Theory of equality

From Learning Logic for Computer Science

The theory of equality is the theory of congruence relations.

The theory of equality

Let $\mathcal S$ be an arbitrary signature. Assume $\text{Eq}/2$ is a symbol which is no element of $\mathcal S$ and let $\mathcal S_\text{Eq}$ be defined by $\mathcal S_\text{Eq} = \mathcal S \cup \{\text{Eq}/2\}$.

The theory of equality over $\mathcal S$, denoted $\text{ThE}(\mathcal S)$, is the set of all closed $\mathcal S_\text{Eq}$-formulas without equality which are true in all $\mathcal S_\text{Eq}$ structures $\mathcal A$ where $\text{Eq}^{\mathcal A} = \{\langle a,a \rangle \colon a \in A\}$, that is, where $\text{Eq}$ is interpreted as the equality relation.

The congruence axioms

Let $\mathcal S$ be a signature and $R/2$ a symbol which is no element of $\mathcal S$. The congruence axioms for $R$ over $\mathcal S$ are: \begin{align} \tag{reflexivity} & \forall x_0 R(x_0, x_0)\\ \tag{symmetry} & \forall x_0 \forall x_1 (R(x_0, x_1) \leftrightarrow R(x_1, x_0))\\ \tag{transitivity} & \forall x_0 \forall x_1 \forall x_2 (R(x_0, x_1) \wedge R(x_1, x_2) \rightarrow R(x_0, x_2))\\ \tag{cong-$f$} & \forall x_0 \dots \forall x_{2n-1} (\bigwedge_{i<n} R(x_i, x_{n+i}) \rightarrow R(f(x_0, \dots, x_{n-1}), f(x_n, \dots, x_{2n-1}))) && \text{for $f/\!/n \in \mathcal S$}\\ \tag{cong-$S$} & \forall x_0 \dots \forall x_{2n-1} (\bigwedge_{i<n} S(x_i, x_{n+i}) \rightarrow (S(x_0, \dots, x_{n-1}) \leftrightarrow S(x_n, \dots, x_{2n-1})) && \text{for $S/n \in \mathcal S$} \end{align} The set of these axioms is denoted $\text{Cong}(R, \mathcal S)$.

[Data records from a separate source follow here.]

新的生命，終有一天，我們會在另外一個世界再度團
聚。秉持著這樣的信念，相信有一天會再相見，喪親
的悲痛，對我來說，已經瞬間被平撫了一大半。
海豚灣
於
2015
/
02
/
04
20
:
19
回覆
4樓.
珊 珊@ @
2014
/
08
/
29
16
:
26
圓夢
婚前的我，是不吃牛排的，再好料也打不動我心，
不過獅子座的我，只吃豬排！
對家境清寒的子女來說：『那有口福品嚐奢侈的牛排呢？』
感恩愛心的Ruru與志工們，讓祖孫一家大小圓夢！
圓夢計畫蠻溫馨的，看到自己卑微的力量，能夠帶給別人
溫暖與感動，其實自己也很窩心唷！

These axioms state that the relation $R$ is an equivalence relation which is compatible with all functions and relations. Such a relation is typically called a congruence relation.

Lemma Let $\mathcal A$ be any $\mathcal S_R$ structure such that $\mathcal A \models \text{Cong}(R, \mathcal S)$. Denote the quotient of $\mathcal A$ modulo $R^\mathcal A$ by $\mathcal A/R^\mathcal A$. Then the following holds:

  • $\mathcal A/R^\mathcal A$ is well-defined.
  • The interpretation of $R$ in $\mathcal A/R^\mathcal A$ is the equality relation.
  • For every $\mathcal S$-formula $\varphi$, \begin{align}\mathcal A \models \varphi \qquad \text{iff} \qquad \mathcal A/R^\mathcal A \models \varphi \enspace.\end{align}

Clearly, the equality relation is a congruence relation and satisfies these axioms:

Lemma The equality relation satisfies these axioms, that is, \begin{align} \text{Cong}(\text{Eq}, \mathcal S) \subseteq \text{ThE}(\mathcal S) \enspace. \end{align}

Relation between the theory of equality and the congruence axioms

Theorem Let $\mathcal S$ and $\text{Eq}$ be as above. Then, for every closed $\mathcal S_\text{Eq}$ formula $\varphi$ without equality, \begin{align} \varphi \in \text{ThE}(\mathcal S) \qquad \text{iff} \qquad \text{Cong}(\text{Eq}, \mathcal S) \models \varphi \enspace. \end{align}

The direction from right to left follows from the second lemma above. For the direction from left to right, assume $\text{Cong}(\text{Eq}, \mathcal S) \not \models \varphi$. Then there is a structure $\mathcal A$ such that $\mathcal A \models \text{Cong}(\text{Eq}, \mathcal S) \cup \{\neg \varphi\}$. By the first lemma, it follows $\mathcal A/\text{Eq}^\mathcal A \not \models \varphi$, which implies $\varphi \notin \text{ThE}(\mathcal S)$.